(Extracted records)
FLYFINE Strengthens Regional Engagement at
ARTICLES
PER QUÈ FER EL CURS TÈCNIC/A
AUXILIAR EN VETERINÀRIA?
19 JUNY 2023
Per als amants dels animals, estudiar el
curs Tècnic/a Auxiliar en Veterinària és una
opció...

What is expected
Each line from the one that contains "19 JUNY 2023" to the end of the data should be set down exactly, both ends included.

Task result
19 JUNY 2023
Per als amants dels animals, estudiar el
curs Tècnic/a Auxiliar en Veterinària és una
opció...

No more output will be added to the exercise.